Journeys Director Will Weber discusses Nepal’s successful conservation efforts.

Efforts to combat poaching in Nepal, as noted in recent news stories, are finding success. In contrast, the great cats, rhinos and elephants in many other areas of Africa and Asia continue to face increasing threats.

As a former Peace Corps volunteer in the National Parks and Wildlife Department when that office was first begun in the early 1970’s, the current news was especially encouraging to me and it should be encouraging to all of the travelers who visit Nepal. When I worked in the wildlife department as a Conservation Education Specialist, our message to local communities who surrounded wildlife areas was that the tigers, rhinos, snow leopards and other species were ultimately worth more alive than dead. We stressed that communities would benefit from preservation of habitat through resulting tourism, sustaining the supply of forest materials, and flood protection. We promised that there would be jobs as rangers, tour guides, naturalists, and lodge and restaurant workers. Sometimes those assurances were hard to believe as the Maoist rebellion of the 1990’s created food shortages, a proliferation of guns and a lawlessness that ran roughshod over notions and promises of the long term benefits of conservation. Conflict and unrest scared off tourists. Tiger skins and rhino horns became a currency of opportunity and immediate gain.
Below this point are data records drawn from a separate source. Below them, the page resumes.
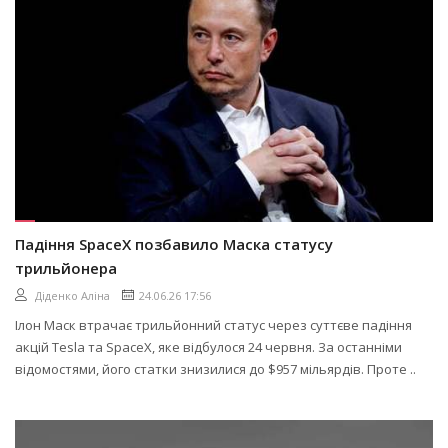
Падіння SpaceX позбавило Маска статусу
трильйонера
Діденко Аліна
24.06.26 17:56
Ілон Маск втрачає трильйонний статус через суттєве падіння
акцій Tesla та SpaceX, яке відбулося 24 червня. За останніми
відомостями, його статки знизилися до $957 мільярдів. Проте ..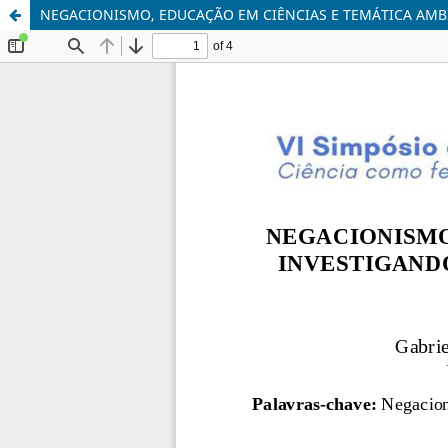
NEGACIONISMO, EDUCAÇÃO EM CIÊNCIAS E TEMÁTICA AMBI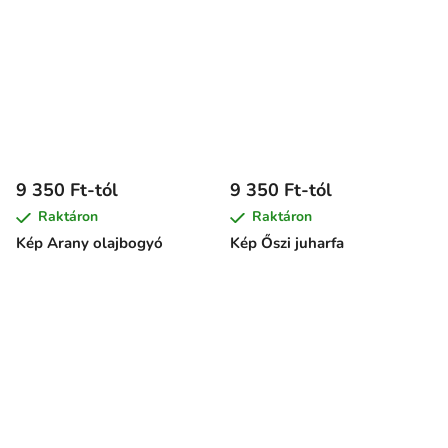
9 350 Ft-tól
9 350 Ft-tól
Raktáron
Raktáron
Kép Arany olajbogyó
Kép Őszi juharfa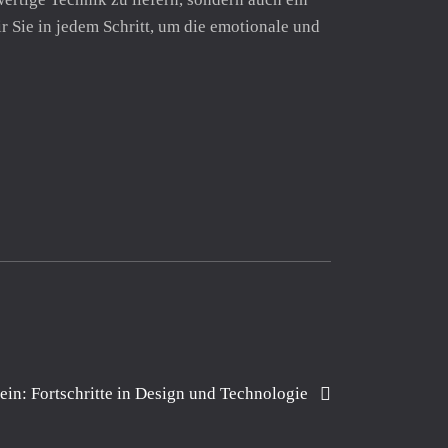
 Sie in jedem Schritt, um die emotionale und
ein: Fortschritte in Design und Technologie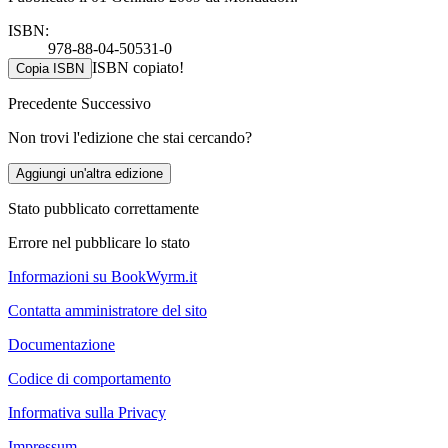
ISBN:
978-88-04-50531-0
ISBN copiato!
Copia ISBN
Precedente
Successivo
Non trovi l'edizione che stai cercando?
Aggiungi un'altra edizione
Stato pubblicato correttamente
Errore nel pubblicare lo stato
Informazioni su BookWyrm.it
Contatta amministratore del sito
Documentazione
Codice di comportamento
Informativa sulla Privacy
Impressum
Fortunately, things have stabilized both politically and ecologically. The economic benefits of wildlife tourism are evident to local people who are now in a second generation of stewardship of local environments. People living near the parks and reserves are realizing benefits to their whole communities as opposed to just individual poachers and smugglers. Nepal has become a case study for the rest of the world in showing that the continuing benefits of preserving wildlife for tourism far outweigh short gains of killing and selling, legally or illegally. And you, as a wildlife tourist, can take satisfaction in knowing you are a reason why we can hope that tigers, lions, rhinos, elephants, and all of the other species that occupy the same ecosystems will survive well into the future.

Nepal’s Chitwan National Park remains my favorite place in all of Asia to search for the Bengal Tiger and One-Horned Rhinoceros. If you are visiting Nepal, try to include a visit.